December-January issue of the Spark online

Editorial

In what came as a surprise to John Key and probably no one else, New Zealand’s unemployment rate has hit a 13 year high; 7.3%. Concurrently the underemployed who work part-time but want to work more hours rose to 113,300 from 109,500. The same day the new unemployment rate was announced Christchurch based manufacturer Dynamic Controls announced it would be closing its contract manufacturing business with the loss of between forty and sixty jobs.

In was at Dynamic Controls where some of the technology hailed as examples of New Zealand entrepreneurialism- such as devices made by Humanware and Navman- were built by workers whose names will never be as well-known as the brands. That is over course, until cheaper overseas manufacturers were found.

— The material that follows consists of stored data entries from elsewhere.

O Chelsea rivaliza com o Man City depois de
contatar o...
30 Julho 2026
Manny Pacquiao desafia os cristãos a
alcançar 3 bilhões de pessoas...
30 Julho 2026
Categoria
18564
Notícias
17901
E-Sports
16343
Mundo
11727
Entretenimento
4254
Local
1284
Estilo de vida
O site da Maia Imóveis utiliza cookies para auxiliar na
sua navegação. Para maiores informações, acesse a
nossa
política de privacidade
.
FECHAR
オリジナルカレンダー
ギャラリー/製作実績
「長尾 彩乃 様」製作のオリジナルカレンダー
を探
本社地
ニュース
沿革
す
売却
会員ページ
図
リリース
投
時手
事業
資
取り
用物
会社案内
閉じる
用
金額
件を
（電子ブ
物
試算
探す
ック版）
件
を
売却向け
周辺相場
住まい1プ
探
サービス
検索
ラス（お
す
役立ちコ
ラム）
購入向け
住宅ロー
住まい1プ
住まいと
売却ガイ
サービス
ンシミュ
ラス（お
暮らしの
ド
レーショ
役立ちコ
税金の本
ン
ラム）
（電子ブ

It was also the place I got my first manufacturing job, at nineteen years old in 2005, a time when getting a job seemed as easy as owning a pair of steel capped boots. Of course this was no economic golden age, getting a job required registering with a temp agency and taking an ‘assignment’ with no job security and typically low pay.

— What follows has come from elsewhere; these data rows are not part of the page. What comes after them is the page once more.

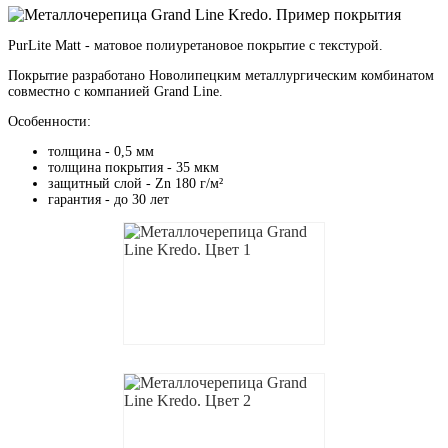
PurLite Matt - матовое полиуретановое покрытие с текстурой.
Покрытие разработано Новолипецким металлургическим комбинатом
совместно с компанией Grand Line.
Особенности:
толщина - 0,5 мм
толщина покрытия - 35 мкм
защитный слой - Zn 180 г/м²
гарантия - до 30 лет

While at that time the factory was taking on a huge number of staff (the temp agencies offered incentives for recruiting our friends, and I helped two co-workers from my previous job get work there) the company was preparing to move the manufacturing of their own product to their new factory in China, keeping the Christchurch plant for mostly contract manufacturing. A few months later I was gone, along with a number of other temps, and in the years since many permanent workers have been made redundant as well.

Other electronics manufacturers have also shed staff, meaning those in the pool of redundant workers with years of experience are competing for the few manufacturing jobs left. Today, there is no easy way in for a 19 year old, even with their own steel cap boots. This is part of the reason youth unemployment is over five points higher than the national average; at 13.4%.

As the government attacks the unemployed the young will become a demonised group, castigated for not trying hard enough to get a job, not spending enough time in education, not looking the part at job interviews or just plain being lazy. The reality is the young are just another group that capitalism has thrown on the scrap heap.